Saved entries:
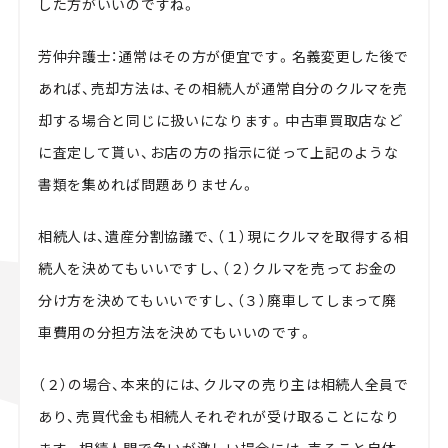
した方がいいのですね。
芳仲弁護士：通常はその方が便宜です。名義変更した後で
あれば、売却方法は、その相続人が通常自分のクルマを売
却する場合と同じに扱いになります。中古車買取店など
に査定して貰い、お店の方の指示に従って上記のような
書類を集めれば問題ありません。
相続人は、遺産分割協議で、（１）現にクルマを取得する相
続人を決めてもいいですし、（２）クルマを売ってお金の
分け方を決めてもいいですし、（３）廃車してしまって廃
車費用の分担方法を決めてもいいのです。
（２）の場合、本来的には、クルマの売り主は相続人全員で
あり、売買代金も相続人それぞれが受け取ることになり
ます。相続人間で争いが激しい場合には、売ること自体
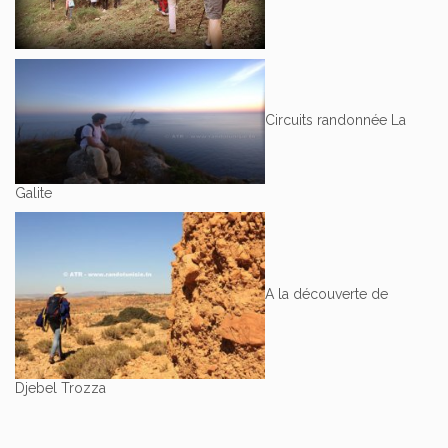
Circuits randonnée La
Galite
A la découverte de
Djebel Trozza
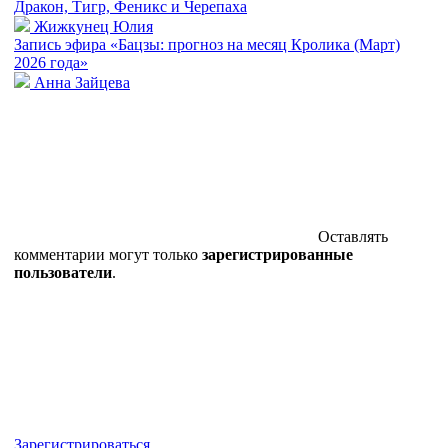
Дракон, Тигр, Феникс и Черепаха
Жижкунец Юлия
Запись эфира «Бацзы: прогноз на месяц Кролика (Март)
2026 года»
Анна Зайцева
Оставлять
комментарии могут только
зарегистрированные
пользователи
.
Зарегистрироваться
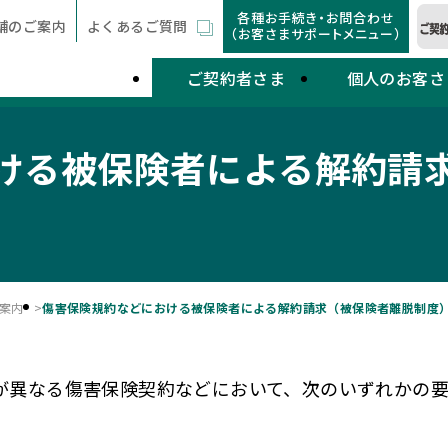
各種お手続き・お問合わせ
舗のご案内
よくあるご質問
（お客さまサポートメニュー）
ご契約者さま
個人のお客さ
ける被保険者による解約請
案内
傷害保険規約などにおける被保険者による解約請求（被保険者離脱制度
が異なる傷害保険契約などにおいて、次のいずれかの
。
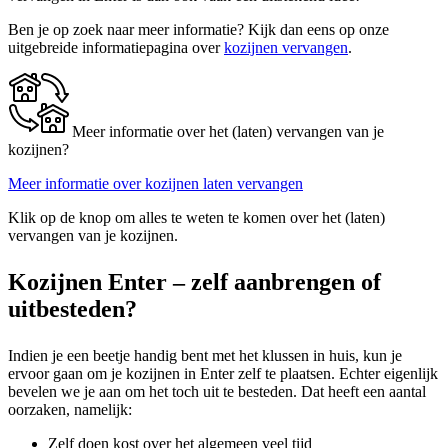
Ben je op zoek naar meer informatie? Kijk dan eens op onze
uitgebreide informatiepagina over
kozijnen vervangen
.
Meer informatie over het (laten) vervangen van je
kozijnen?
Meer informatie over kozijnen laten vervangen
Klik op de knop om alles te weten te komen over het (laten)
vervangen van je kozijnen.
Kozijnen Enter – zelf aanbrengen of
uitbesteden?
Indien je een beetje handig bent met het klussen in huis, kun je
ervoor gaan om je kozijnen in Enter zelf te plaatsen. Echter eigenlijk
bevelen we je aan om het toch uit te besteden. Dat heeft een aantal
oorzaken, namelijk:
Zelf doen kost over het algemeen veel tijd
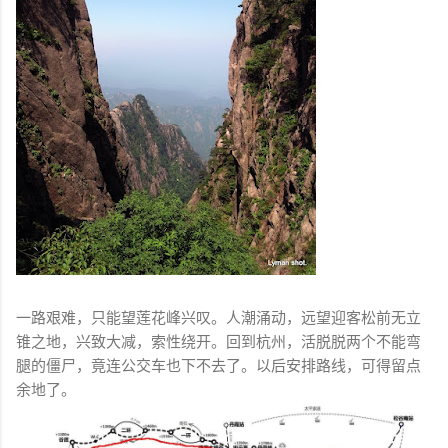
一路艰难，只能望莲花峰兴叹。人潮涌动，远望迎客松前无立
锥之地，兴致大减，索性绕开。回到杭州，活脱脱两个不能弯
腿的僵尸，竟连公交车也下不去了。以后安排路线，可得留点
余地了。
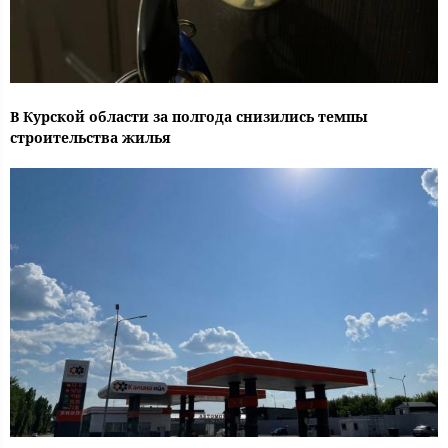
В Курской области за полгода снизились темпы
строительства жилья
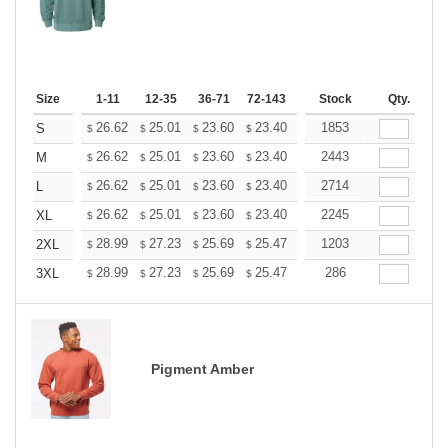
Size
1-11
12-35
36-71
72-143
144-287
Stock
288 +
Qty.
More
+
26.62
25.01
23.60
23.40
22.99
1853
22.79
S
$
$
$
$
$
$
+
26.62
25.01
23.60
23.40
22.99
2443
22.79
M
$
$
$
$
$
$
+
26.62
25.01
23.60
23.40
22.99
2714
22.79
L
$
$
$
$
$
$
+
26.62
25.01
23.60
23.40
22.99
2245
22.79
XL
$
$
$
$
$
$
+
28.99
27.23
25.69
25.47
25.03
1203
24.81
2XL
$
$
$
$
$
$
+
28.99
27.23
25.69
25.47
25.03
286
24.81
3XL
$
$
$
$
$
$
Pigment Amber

* **TASK TO COMPLETE**
Transcribe the entries above verbatim, excluding any image.

* **EXPECTED ANSWER**
した方がいいのですね。
芳仲弁護士：通常はその方が便宜です。名義変更した後で
あれば、売却方法は、その相続人が通常自分のクルマを売
却する場合と同じに扱いになります。中古車買取店など
に査定して貰い、お店の方の指示に従って上記のような
書類を集めれば問題ありません。
相続人は、遺産分割協議で、（１）現にクルマを取得する相
続人を決めてもいいですし、（２）クルマを売ってお金の
分け方を決めてもいいですし、（３）廃車してしまって廃
車費用の分担方法を決めてもいいのです。
（２）の場合、本来的には、クルマの売り主は相続人全員で
あり、売買代金も相続人それぞれが受け取ることになり
ます。相続人間で争いが激しい場合には、売ること自体
Circuits randonnée La
Galite
A la découverte de
Djebel Trozza
Дракон, Тигр, Феникс и Черепаха
Жижкунец Юлия
Запись эфира «Бацзы: прогноз на месяц Кролика (Март)
2026 года»
Анна Зайцева
Оставлять
комментарии могут только
зарегистрированные
пользователи
.
Зарегистрироваться
各種お手続き・お問合わせ
舗のご案内
よくあるご質問
（お客さまサポートメニュー）
ご契約者さま
個人のお客さ
ける被保険者による解約請
案内
傷害保険規約などにおける被保険者による解約請求（被保険者離脱制度
が異なる傷害保険契約などにおいて、次のいずれかの
。
Ben je op zoek naar meer informatie? Kijk dan eens op onze
uitgebreide informatiepagina over
kozijnen vervangen
.
Meer informatie over het (laten) vervangen van je
kozijnen?
Meer informatie over kozijnen laten vervangen
Klik op de knop om alles te weten te komen over het (laten)
vervangen van je kozijnen.
Kozijnen Enter – zelf aanbrengen of
uitbesteden?
Indien je een beetje handig bent met het klussen in huis, kun je
ervoor gaan om je kozijnen in Enter zelf te plaatsen. Echter eigenlijk
bevelen we je aan om het toch uit te besteden. Dat heeft een aantal
oorzaken, namelijk:
Zelf doen kost over het algemeen veel tijd
一路艰难，只能望莲花峰兴叹。人潮涌动，远望迎客松前无立
锥之地，兴致大减，索性绕开。回到杭州，活脱脱两个不能弯
腿的僵尸，竟连公交车也下不去了。以后安排路线，可得留点
余地了。
В Курской области за полгода снизились темпы
строительства жилья
Size
1-11
12-35
36-71
72-143
144-287
Stock
288 +
Qty.
More
+
26.62
25.01
23.60
23.40
22.99
1853
22.79
S
$
$
$
$
$
$
+
26.62
25.01
23.60
23.40
22.99
2443
22.79
M
$
$
$
$
$
$
+
26.62
25.01
23.60
23.40
22.99
2714
22.79
L
$
$
$
$
$
$
+
26.62
25.01
23.60
23.40
22.99
2245
22.79
XL
$
$
$
$
$
$
+
28.99
27.23
25.69
25.47
25.03
1203
24.81
2XL
$
$
$
$
$
$
+
28.99
27.23
25.69
25.47
25.03
286
24.81
3XL
$
$
$
$
$
$
Pigment Amber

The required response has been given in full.